"""

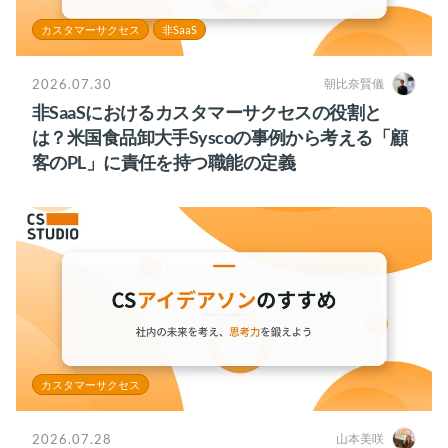
カスタマーサクセス
非SaaS
2026.07.30
朝比奈賢儀
非SaaSにおけるカスタマーサクセスの役割と
は？米国食品卸大手Syscoの事例から考える「顧
客のPL」に責任を持つ職能の定義
カスタマーサクセス
2026.07.28
山本美咲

"""

Task directions
The answer is the whole listing above, written out verbatim, without its pictures.

Reply
カスタマーサクセス
非SaaS
2026.07.30
朝比奈賢儀
非SaaSにおけるカスタマーサクセスの役割と
は？米国食品卸大手Syscoの事例から考える「顧
客のPL」に責任を持つ職能の定義
カスタマーサクセス
2026.07.28
山本美咲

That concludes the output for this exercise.